Vues de l'exposition Couper le vent en trois, Palais de Tokyo, 2022
Alcôve 1, Le bal des cornouilles
Commissariat Adélaïde Blanc
Photographies Aurélien Mole |
Cuisson dans un four Noborigama.
Près de La Borne, un village qui rassemble près de quatre-vingt potiers, Caroline Iltis Nussbaumer réalise des pots et des amphores en grès et les cuit dans son four à bois de type noborigama. Ces fours japonais sont construits sur un plan incliné pour améliorer le tirage et permettent de cuire de grandes quantités de poterie à haute température. Ils sont construits en brique réfractaire et recouverts de torchis. Le sien s’étend sur une dizaine de mètres et ses 9m2 abritent trois chambres, chacune étant destinée à un certain type d’objets, car la quantité de bois brûlée diffère dans chacune d’entre elles. Cette technique de cuisson colore les céramiques de manière aléatoire : chaque face sera différente selon le passage de la flamme et la réception des cendres.

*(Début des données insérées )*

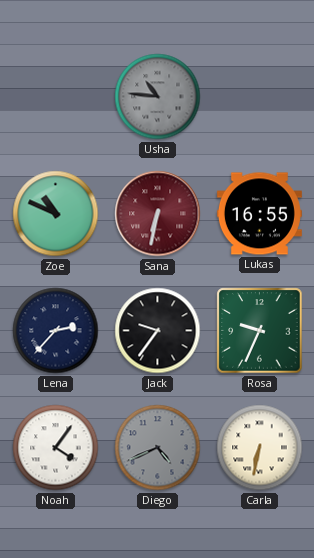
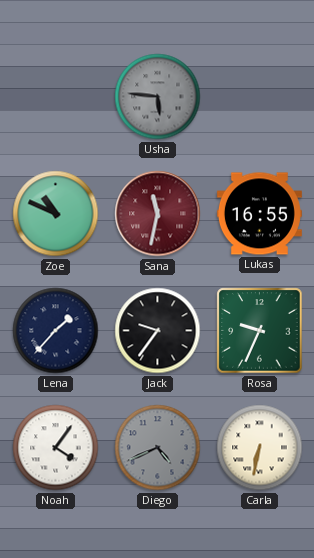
Usha: 10:46 -> 5:46
Sana: 6:32 -> 11:32
Lena: 2:37 -> 1:37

Au rythme de deux fois par an environ, cette cuisson dure généralement une semaine pendant laquelle les équipes de jour et de nuit se relaient pour alimenter la bête. Toutes les cinq minutes, elles nourrissent le feu de bûches d’un mètre, jusqu’à ce que la température atteigne les 1300°C. Ce sont des moments collectifs au cours desquels, au-delà des cuiseurs et des cuiseuses, ami-es et voisin-es accompagnent l’équipage durant cette traversée immobile. Chacun-e entoure le four d’attentions et de sobriquets, aimanté-e par la chaleur et les palabres qui s’en dégagent.
Les pièces présentées dans l’exposition résultent de la troisième cuisson réalisée par Caroline Iltis Nussbaumer et Hélène Bertin, du 7 au 12 mars 2022, à Neuilly-en-Sancerre. Elles ont été accompagnées de près par Hervé Rousseau, et aidées des cuiseurs et cuiseuses Camille Ferry, Marie Géhin, Bertrand Iltis, François Junot, Chantal Magne et Mélanie Mingues. Pour cette cuisson, dix-huit stères de bois ont été brûlées. |
Le bal des cornouilles
Hélène Bertin rassemble quatre-vingt-dix anatomies végétales aux multiples qualités sculpturales issues de l’herbier de l’Université Lyon 1. Ces agrandissements de fleurs à différents stades de leur épanouissement ont été réalisés au XIXe siècle pour l’enseignement de la botanique. Fabriqués en papier mâché, recouverts de papier et peints à la main, ils sont conçus pour être examinés, manipulés et démontés. La sélection réunie ici par l’artiste comprend des modèles Brendel et Auzoux que certaines universités recommencent à utiliser malgré la fermeture des laboratoires de botanique.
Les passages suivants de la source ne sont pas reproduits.